- Radiograph (X-ray) showing microdontia. Note also periapical lesion on the maxillary left lateral incisor.
- Specialty: Dentistry

= Microdontia =

Microdontia is a condition in which one or more teeth appear smaller than normal. In the generalized form, all teeth are involved. In the localized form, only a few teeth are involved. The most common teeth affected are the upper lateral incisors and third molars.

Teeth affected by microdontia may also have abnormal shape, and the abnormal size may affect the whole tooth, or only a part of the tooth.

==Definition==
Males tend to have larger teeth than females, and tooth size also varies by race. Abnormal tooth size is defined by some as when the dimensions are more than 2 standard deviations from the average. Microdontia is when the teeth are abnormally small, and macrodontia is when the teeth are abnormally large.

==Classification==
There are 3 types of microdontia:
===True generalized===
All the teeth are smaller than the normal size. True generalized microdontia is very rare, and occurs in pituitary dwarfism. Due to decreased levels of growth hormone the teeth fail to develop to a normal size.
===Relative generalized===
All the teeth are normal size but appear smaller relative to enlarged jaws. Relative generalized microdontia may be the result of inheritance of a large jaw from one parent, and normal sized teeth from the other.

===Localized (focal)===
Localized microdontia is also termed focal, or pseudo-microdontia. A single tooth is smaller than normal. Localized microdontia is far more common than generalized microdontia, and is often associated with hypodontia (reduced number of teeth). The most commonly involved tooth in localized microdontia is the maxillary lateral incisor, which may also be shaped like an inverted cone (a "peg lateral"). Peg laterals typically occur on both sides, and have short roots. Inheritance may be involved, and the frequency of microdontia in the upper laterals is just under 1%. The second most commonly involved tooth is the maxillary third molars, and after this supernumerary teeth.

==Causes==
There are many potential factors involved.

- Congenital hypopituitarism
- Ectodermal dysplasia
- Down syndrome
- Ionizing radiation to the jaws during tooth development (odontogenesis)
- Chemotherapy during tooth development
- Marshall syndrome
- Rieger syndrome
- Focal dermal hypoplasia
- Silver-Russell syndrome
- Williams syndrome
- Gorlin-Chaudhry-Moss syndrome
- Coffin–Siris syndrome
- Salamon syndrome
- Cleft lip and palate

Others include trichorhinopharyngeal, odontotrichomelic, neuroectodermal and dermo-odontodysplasia syndromes.

==Treatment==
Unerupted microdonts may require surgical removal to prevent the formation of cysts.

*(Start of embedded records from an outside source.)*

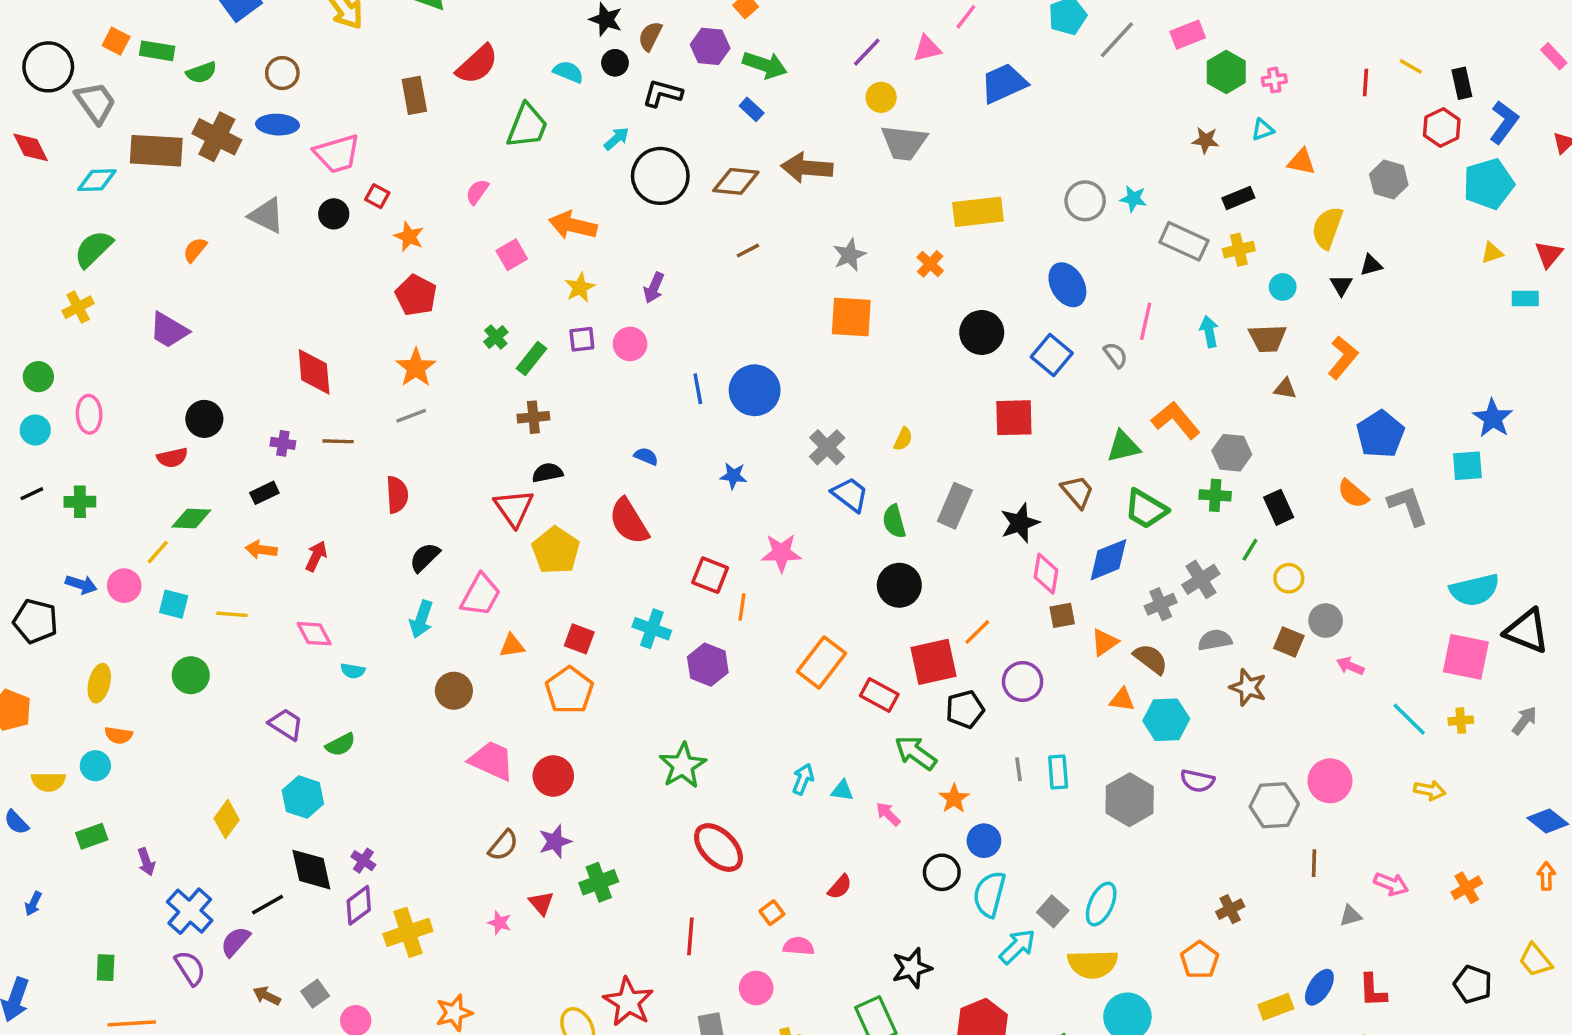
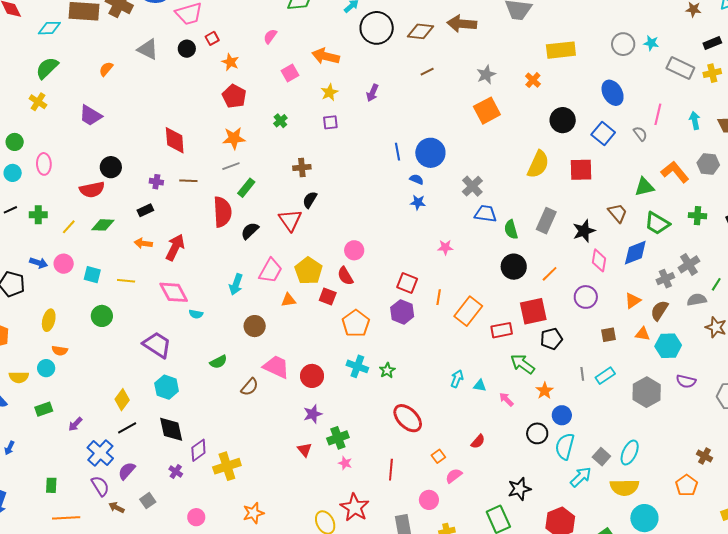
red square: (377, 196) -> (212, 38), turned 32
yellow cross: (78, 307) -> (38, 102), turned -30
orange square: (851, 317) -> (487, 111), turned -32
pink circle: (630, 344) -> (354, 250), moved
green rectangle: (531, 359) -> (246, 188), moved
orange star: (416, 368) -> (234, 138), turned 30
yellow semicircle: (903, 439) -> (538, 164), moved, size x2.0
gray hexagon: (1232, 453) -> (708, 164), moved
blue semicircle: (646, 456) -> (417, 179), moved
red semicircle: (172, 458) -> (92, 190), size x1.4
black semicircle: (547, 473) -> (310, 200), turned -48
blue trapezoid: (850, 494) -> (485, 214), turned -30
red semicircle: (397, 495) -> (222, 212), size x1.4
red semicircle: (629, 521) -> (345, 276), moved, size x0.7
yellow pentagon: (556, 550) -> (308, 271), moved
green line: (1250, 550) -> (716, 284), moved
yellow line: (158, 552) -> (69, 227), moved
pink star: (781, 553) -> (445, 247), size x0.7
red arrow: (316, 556) -> (175, 247), size x1.5
black semicircle: (425, 557) -> (250, 231), moved
red square: (710, 575) -> (407, 283), moved
orange line: (742, 607) -> (439, 297), moved
brown square: (1062, 615) -> (609, 335), moved
cyan cross: (652, 629) -> (357, 366), moved
orange line: (977, 632) -> (550, 274), moved
pink diamond: (314, 634) -> (174, 292), size x1.4
brown semicircle: (1151, 659) -> (659, 310), turned -95
purple circle: (1023, 681) -> (586, 297), moved
orange pentagon: (569, 690) -> (356, 323), moved
red rectangle: (879, 695) -> (502, 330), turned -40
purple trapezoid: (286, 724) -> (157, 345), size x1.4
green semicircle: (341, 745) -> (218, 362), moved
green star: (683, 766) -> (387, 370), size x0.6
cyan rectangle: (1058, 772) -> (605, 376), turned 60
brown semicircle: (503, 845) -> (250, 387), moved
purple cross: (363, 861) -> (176, 471), moved
purple arrow: (146, 862) -> (75, 424), turned 63
black line: (267, 905) -> (127, 428), moved
brown cross: (1230, 909) -> (705, 456), turned -35
pink star: (499, 923) -> (345, 463), moved
pink semicircle: (799, 946) -> (454, 476), turned -42
gray square: (315, 994) -> (148, 501), moved
brown arrow: (267, 996) -> (117, 508), moved

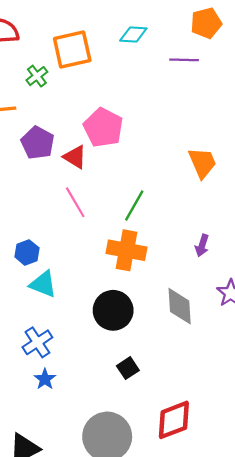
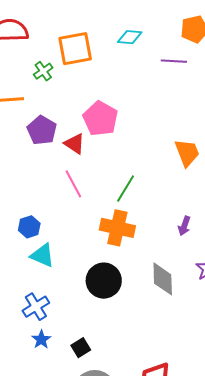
black square: (128, 368) -> (81, 348), moved

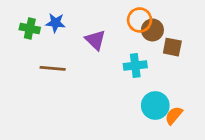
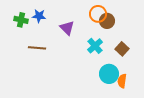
brown square: (172, 47) -> (122, 49), moved, turned 32
cyan cross: (135, 66) -> (95, 46), turned -35
orange semicircle: (174, 115) -> (122, 81), turned -32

Erupted microdonts, peg laterals especially, may cause cosmetic concern. Such teeth may be restored to resemble normal sized teeth, typically with composite build ups or crowns. Orthodontics may be required in severe cases to close gaps between the teeth.

==Epidemiology==
Females are affected more than males, and the condition occurs in permanent (adult) teeth more than deciduous (baby teeth or milk teeth).